Board of Immigration Appeals agrees that Mexican government agents or the "cartel" would likely torture and murder him.
The House of Death informant, Guillermo Ramirez Peyro, has won a huge victory in the U.S. Court system.
After some five years of battling in the immigration courts, twice being granted protection under the Convention Against Torture, and twice having that lower court ruling overruled by the Board of Immigration Appeals (BIA) — and twice having that BIA decision reversed and remanded by the Eighth Circuit Court of Appeals — the BIA has finally ruled in Ramirez Peyro's favor.
From the BIA ruling, just released:
The DHS [Department of Homeland Security] has filed a Motion to Remand [back to the Immigration Court], seeking further fact-finding tailored to the Eighth Circuit's decision. We agree with the respondent that the [most recent Eighth Circuit's] decision forecloses such a remand, as it instructs the Board to apply the appropriate standard to the highlighted fact-findings. In light of the Eighth Circuit's affirmance of the Immigration Judge's fact-findings, we discern no error in the grant of torture protection. The respondent [Ramirez Peyro] has shown that he more likely than not would be tortured upon return to Mexico, either directly by government agents or indirectly by government agents turning him over to the cartel. [Emphasis added.]
Ramirez Peyro is currently confined in a federal prison facilty in northern New York.
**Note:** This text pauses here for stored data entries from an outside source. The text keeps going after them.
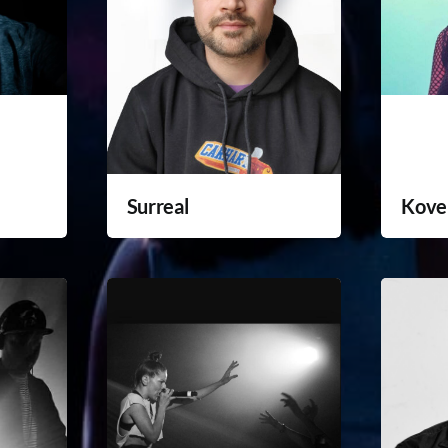
Surreal
Kove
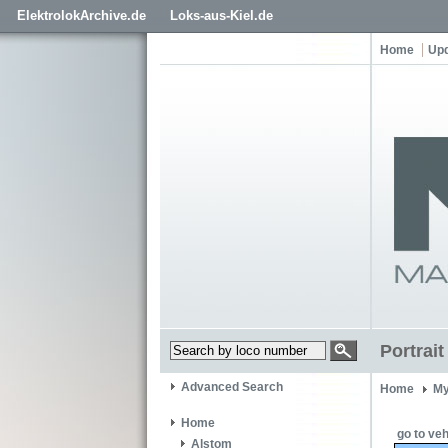
ElektrolokArchive.de
Loks-aus-Kiel.de
Home
Up
Portrai
Advanced Search
Home
My
Home
go to veh
Alstom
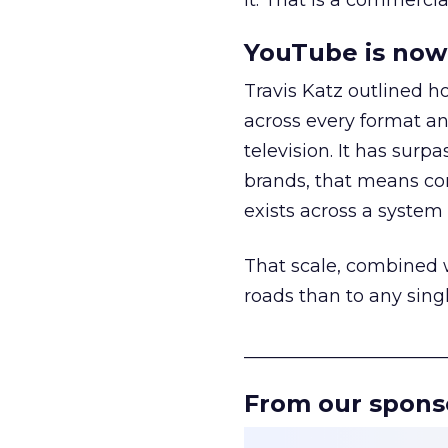
it. That is a commercial
YouTube is now 
Travis Katz outlined 
across every format an
television. It has surp
brands, that means con
exists across a syste
That scale, combined wi
roads than to any sing
______________________
From our spons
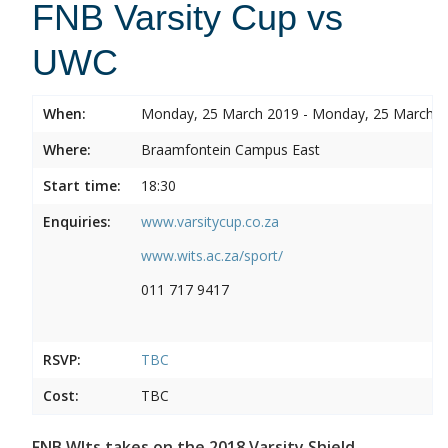
FNB Varsity Cup vs
UWC
When:
Monday, 25 March 2019 - Monday, 25 March 
Where:
Braamfontein Campus East
Start time:
18:30
Enquiries:
www.varsitycup.co.za
www.wits.ac.za/sport/
011 717 9417
RSVP:
TBC
Cost:
TBC
FNB WIts takes on the 2018 Varsity Shield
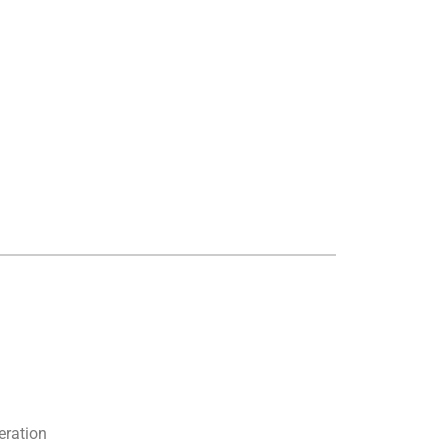
eration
Although the BIA ruled in his favor on the major issue, preventing his deportation to Mexico, the Board did remand the case to the lower immigration court "for the purpose of allowing the DHS the opportunity to complete or update identity, law enforcement, or security investigations or examinations, and further proceedings, if necessary, and for the entry of an order. ..."
As a result, for the foreseeable future, Ramirez Peyro will remain confined in an isolation cell in the Buffalo Federal Detention Center.
In 2003 and early 2004, Ramirez Peyro got caught up in the darkest side of the drug war as part of an ICE assignment to infiltrate a cell of the Vicente Carrillo Fuentes (VCF) narco-trafficking organization in Juaerz, Mexico. As part of that effort, Ramirez Peyro wound up overseeing multiple murders at a house in Juarez — a house where authorities later dug up the decomposed bodies of 12 homicide victims.
Ramirez Peyro (along Mexican police) participated directly in at least three of those murders while working for ICE — and with ICE officials being made aware of their informant’s participation, according to public records as well as Ramirez Peyro’s own statements. However, high-level officials at ICE and the Justice Department approved the continued use of the informant Ramirez Peyro.
As a result, Ramirez Peyro has become a bit of a thorn in the side of the brass at ICE, as well as the Department of Justice — since the House of Death murders took place under the watch of former U.S. Attorney Johnny Sutton in Texas and his minion assistant U.S. attorneys, some of whom still work for DOJ.
The murders played out during the course of an ICE-led investigation into a VCF cell that was headed by now-jailed Heriberto Santillan Tabares — who cut a plea deal with Sutton’s office that resulted in murder charges against him disappearing.
Ramirez Peyor's attorney during this court battle, Jodi Goodwin, describes the BIA's recent decision as a "super-huge victory that has been five long years in the making."
"At this point," she adds, "Lalo is protected from being removed to Mexico where he will be tortured and killed. The next step in Lalo's [Ramirez Peyro's nickname] legal plight will be to attempt to force the government to finally release him from solitary confinement he has endured for five long years."
I dread the day that this torturer "Lalo" will be released from incarceration and enter the witness protection program.